What to do> Please copy, exactly as they appear below, the lines from the one containing "Real-time bedrijfsoverzicht" through the one containing "dei Termini di".

== Data to examine

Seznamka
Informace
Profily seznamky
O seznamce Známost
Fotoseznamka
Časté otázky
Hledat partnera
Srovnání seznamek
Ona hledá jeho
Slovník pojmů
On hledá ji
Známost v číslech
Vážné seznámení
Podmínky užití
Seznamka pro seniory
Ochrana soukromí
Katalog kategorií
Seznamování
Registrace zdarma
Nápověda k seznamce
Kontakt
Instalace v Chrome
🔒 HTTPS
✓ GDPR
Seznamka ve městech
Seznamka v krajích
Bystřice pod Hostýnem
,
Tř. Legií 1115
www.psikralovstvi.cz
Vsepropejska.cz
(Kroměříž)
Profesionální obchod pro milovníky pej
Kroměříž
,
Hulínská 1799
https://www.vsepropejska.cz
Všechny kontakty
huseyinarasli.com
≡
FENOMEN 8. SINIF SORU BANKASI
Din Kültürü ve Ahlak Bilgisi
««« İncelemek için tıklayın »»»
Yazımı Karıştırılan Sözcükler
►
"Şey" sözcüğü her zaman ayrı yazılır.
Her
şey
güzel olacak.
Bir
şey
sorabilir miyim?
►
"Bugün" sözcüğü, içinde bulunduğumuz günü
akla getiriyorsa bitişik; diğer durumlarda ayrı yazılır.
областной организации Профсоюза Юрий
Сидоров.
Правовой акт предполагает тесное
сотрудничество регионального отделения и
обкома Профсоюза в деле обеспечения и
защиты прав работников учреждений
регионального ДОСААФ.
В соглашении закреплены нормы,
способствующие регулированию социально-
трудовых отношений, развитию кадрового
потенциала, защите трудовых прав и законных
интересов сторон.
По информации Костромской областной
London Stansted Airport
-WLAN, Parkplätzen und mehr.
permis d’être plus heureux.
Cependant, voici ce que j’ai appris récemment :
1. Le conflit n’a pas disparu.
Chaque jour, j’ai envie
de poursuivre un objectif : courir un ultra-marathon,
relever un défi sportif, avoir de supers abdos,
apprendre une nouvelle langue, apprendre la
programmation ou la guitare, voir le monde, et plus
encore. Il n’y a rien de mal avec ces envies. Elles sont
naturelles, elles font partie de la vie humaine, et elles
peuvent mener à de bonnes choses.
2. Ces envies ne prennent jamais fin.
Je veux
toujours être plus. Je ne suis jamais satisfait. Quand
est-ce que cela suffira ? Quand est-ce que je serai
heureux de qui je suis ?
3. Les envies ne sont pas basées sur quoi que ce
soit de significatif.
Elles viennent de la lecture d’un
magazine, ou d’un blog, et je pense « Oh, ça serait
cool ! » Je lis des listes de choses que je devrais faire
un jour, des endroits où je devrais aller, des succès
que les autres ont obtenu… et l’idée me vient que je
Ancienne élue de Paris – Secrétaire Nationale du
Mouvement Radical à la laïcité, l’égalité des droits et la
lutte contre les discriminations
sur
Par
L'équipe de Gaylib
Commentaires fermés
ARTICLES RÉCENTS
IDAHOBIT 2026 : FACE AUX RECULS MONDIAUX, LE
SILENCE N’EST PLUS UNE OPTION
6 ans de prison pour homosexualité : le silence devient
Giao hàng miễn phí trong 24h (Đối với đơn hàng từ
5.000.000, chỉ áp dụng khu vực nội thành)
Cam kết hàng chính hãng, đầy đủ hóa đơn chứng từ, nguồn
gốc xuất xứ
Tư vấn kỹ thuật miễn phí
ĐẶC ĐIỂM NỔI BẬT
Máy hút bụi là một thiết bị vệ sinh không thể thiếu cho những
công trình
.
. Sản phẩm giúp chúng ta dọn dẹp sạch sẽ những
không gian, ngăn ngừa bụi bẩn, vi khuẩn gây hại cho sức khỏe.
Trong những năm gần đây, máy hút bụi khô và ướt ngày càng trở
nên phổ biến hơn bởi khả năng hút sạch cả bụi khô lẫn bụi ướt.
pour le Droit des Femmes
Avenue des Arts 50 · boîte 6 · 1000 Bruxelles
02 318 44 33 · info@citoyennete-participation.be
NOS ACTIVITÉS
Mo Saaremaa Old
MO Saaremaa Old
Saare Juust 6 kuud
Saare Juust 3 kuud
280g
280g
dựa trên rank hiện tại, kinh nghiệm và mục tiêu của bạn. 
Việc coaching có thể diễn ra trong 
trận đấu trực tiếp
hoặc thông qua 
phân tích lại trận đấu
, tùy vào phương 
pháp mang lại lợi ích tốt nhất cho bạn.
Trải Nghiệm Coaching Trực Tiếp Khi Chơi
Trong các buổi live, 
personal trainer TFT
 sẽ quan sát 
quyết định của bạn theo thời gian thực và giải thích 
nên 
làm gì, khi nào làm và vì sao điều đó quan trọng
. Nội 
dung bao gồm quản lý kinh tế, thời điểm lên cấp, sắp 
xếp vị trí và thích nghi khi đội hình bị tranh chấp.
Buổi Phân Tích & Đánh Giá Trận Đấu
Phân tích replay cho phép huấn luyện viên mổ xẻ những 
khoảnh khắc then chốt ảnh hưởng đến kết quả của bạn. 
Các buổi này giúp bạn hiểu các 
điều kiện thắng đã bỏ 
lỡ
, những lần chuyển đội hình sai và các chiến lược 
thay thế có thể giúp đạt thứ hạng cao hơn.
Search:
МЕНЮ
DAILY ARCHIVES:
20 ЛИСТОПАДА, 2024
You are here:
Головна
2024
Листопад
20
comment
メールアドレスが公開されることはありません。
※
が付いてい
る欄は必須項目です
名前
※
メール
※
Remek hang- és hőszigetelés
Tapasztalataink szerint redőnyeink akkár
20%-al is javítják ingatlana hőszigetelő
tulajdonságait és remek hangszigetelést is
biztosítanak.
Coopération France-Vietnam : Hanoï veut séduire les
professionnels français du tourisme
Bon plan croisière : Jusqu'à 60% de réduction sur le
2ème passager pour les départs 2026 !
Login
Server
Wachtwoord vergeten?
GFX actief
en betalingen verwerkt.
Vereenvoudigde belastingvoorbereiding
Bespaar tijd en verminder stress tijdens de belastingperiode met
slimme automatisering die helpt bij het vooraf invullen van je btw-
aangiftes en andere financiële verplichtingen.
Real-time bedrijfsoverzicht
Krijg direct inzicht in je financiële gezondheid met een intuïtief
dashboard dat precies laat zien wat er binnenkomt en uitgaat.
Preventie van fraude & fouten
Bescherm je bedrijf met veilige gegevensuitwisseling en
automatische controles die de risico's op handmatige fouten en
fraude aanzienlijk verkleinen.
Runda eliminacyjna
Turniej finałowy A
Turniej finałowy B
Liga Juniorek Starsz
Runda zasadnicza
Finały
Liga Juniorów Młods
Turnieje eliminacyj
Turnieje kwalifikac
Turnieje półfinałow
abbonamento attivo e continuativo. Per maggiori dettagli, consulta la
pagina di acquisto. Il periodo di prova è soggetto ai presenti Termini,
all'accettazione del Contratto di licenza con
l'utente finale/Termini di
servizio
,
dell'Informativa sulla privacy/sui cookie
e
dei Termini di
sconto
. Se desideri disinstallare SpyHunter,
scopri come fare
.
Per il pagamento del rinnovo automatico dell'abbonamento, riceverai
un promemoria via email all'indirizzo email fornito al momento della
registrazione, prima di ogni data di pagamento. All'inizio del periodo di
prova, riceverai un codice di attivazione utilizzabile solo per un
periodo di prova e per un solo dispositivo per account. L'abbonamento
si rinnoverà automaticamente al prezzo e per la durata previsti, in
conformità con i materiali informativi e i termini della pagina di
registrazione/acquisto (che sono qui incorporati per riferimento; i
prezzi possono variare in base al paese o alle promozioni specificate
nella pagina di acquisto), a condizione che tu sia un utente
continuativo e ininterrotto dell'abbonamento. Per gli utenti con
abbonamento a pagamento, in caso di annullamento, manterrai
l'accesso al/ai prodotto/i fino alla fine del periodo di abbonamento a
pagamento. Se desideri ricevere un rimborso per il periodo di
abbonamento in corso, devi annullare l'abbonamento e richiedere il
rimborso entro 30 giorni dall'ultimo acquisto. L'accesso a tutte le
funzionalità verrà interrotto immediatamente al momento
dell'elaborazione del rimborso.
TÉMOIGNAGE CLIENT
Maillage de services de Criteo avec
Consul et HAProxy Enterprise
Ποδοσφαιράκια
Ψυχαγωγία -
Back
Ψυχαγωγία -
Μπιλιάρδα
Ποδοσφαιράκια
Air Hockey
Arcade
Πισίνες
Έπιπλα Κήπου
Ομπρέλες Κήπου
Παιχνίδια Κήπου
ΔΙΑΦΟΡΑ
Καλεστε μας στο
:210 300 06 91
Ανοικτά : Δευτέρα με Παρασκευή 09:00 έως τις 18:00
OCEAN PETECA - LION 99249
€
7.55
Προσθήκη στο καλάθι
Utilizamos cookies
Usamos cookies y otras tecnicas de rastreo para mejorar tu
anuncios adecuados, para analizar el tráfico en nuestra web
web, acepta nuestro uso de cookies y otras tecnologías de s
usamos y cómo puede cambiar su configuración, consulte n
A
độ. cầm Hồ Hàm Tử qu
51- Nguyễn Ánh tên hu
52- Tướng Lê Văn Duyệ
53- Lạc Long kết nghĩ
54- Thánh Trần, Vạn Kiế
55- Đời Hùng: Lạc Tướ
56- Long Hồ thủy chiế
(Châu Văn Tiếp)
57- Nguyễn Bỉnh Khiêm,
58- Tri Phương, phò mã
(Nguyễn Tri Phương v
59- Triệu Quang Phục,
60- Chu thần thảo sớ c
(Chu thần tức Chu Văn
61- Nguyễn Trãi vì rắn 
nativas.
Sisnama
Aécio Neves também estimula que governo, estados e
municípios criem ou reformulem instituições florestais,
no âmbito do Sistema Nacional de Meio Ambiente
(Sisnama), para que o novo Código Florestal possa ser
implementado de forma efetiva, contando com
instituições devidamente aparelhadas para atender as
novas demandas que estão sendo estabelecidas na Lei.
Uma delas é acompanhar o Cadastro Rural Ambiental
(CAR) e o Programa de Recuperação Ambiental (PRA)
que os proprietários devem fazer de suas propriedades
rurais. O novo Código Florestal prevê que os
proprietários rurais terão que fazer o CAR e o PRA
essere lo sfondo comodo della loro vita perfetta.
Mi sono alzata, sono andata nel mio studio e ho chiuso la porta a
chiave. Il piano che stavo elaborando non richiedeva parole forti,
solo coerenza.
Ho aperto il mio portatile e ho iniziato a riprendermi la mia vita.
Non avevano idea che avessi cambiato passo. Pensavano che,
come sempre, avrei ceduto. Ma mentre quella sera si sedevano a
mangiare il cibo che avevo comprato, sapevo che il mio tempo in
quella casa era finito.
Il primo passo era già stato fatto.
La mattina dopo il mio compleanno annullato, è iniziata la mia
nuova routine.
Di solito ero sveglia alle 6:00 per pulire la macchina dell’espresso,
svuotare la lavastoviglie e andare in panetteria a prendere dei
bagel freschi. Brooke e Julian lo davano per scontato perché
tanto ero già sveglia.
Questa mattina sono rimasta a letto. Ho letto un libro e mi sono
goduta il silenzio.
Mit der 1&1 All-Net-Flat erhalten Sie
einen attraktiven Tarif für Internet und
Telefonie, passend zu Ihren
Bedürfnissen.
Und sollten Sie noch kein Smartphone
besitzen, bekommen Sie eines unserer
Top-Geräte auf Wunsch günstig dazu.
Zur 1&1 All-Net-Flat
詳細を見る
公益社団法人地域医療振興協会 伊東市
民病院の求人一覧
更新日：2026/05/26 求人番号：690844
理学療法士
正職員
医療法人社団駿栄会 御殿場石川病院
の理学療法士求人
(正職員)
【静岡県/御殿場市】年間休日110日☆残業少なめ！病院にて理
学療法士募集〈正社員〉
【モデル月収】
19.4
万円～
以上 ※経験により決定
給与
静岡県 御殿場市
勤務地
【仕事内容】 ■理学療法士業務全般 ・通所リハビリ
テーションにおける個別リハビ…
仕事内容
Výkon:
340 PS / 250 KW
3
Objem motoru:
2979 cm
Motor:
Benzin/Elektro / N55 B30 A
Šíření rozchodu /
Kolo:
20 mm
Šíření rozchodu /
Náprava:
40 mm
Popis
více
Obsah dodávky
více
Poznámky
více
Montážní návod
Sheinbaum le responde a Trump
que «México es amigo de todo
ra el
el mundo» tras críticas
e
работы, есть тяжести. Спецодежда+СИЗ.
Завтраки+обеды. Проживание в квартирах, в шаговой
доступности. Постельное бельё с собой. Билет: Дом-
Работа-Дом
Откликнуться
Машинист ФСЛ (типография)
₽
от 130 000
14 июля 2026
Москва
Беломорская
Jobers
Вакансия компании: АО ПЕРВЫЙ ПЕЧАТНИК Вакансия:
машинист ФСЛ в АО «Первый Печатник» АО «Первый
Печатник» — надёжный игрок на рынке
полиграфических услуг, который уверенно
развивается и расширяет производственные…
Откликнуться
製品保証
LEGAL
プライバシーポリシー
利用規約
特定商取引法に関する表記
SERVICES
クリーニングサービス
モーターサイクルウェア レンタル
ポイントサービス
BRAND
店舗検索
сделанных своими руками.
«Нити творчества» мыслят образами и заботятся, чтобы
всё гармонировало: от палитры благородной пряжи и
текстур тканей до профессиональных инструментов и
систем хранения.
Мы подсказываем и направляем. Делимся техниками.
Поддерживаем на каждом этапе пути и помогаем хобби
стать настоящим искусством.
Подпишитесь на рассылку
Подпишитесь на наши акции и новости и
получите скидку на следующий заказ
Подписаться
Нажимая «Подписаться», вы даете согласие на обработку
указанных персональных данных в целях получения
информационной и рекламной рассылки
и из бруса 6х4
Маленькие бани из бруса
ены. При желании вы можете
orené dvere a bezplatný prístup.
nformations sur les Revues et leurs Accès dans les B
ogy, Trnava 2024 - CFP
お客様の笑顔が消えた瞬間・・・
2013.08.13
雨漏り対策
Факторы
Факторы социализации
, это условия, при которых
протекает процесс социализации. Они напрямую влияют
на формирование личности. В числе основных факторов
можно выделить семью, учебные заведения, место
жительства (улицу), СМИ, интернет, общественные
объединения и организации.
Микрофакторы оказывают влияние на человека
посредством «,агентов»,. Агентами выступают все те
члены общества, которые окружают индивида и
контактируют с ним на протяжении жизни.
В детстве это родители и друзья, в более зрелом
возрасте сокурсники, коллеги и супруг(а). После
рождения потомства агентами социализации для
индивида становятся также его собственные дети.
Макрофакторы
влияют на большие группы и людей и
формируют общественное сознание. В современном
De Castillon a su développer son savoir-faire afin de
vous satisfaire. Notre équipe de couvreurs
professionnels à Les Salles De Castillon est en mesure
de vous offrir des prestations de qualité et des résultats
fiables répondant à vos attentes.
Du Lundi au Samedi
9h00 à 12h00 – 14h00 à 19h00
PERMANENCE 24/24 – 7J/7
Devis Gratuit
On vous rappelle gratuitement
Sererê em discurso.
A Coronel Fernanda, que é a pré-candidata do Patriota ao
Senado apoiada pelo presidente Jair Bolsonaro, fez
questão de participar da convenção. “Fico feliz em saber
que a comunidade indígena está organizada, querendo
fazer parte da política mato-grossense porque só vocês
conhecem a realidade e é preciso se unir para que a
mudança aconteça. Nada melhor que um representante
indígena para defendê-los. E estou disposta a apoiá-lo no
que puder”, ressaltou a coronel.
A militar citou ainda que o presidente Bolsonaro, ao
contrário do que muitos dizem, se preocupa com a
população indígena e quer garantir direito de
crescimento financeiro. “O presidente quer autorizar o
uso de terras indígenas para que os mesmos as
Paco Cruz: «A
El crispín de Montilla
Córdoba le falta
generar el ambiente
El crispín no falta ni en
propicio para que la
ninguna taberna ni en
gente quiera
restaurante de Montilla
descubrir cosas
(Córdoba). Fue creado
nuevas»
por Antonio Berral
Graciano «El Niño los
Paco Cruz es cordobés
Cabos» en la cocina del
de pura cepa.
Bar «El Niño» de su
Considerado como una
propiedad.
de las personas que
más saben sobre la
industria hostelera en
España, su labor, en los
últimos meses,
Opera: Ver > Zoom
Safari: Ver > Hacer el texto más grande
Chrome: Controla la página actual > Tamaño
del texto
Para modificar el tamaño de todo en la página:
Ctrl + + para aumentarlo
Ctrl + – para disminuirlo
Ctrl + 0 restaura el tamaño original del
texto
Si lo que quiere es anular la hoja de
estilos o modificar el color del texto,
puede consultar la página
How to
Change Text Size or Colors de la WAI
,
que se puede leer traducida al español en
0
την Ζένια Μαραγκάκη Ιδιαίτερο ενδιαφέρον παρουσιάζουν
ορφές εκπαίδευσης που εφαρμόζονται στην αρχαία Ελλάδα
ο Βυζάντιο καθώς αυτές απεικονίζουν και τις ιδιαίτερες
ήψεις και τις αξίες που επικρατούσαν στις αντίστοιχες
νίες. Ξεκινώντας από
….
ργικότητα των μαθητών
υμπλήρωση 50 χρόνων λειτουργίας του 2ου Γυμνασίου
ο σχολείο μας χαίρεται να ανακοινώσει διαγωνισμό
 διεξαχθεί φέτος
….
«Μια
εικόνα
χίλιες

====

Response box>
Real-time bedrijfsoverzicht
Krijg direct inzicht in je financiële gezondheid met een intuïtief
dashboard dat precies laat zien wat er binnenkomt en uitgaat.
Preventie van fraude & fouten
Bescherm je bedrijf met veilige gegevensuitwisseling en
automatische controles die de risico's op handmatige fouten en
fraude aanzienlijk verkleinen.
Runda eliminacyjna
Turniej finałowy A
Turniej finałowy B
Liga Juniorek Starsz
Runda zasadnicza
Finały
Liga Juniorów Młods
Turnieje eliminacyj
Turnieje kwalifikac
Turnieje półfinałow
abbonamento attivo e continuativo. Per maggiori dettagli, consulta la
pagina di acquisto. Il periodo di prova è soggetto ai presenti Termini,
all'accettazione del Contratto di licenza con
l'utente finale/Termini di
servizio
,
dell'Informativa sulla privacy/sui cookie
e
dei Termini di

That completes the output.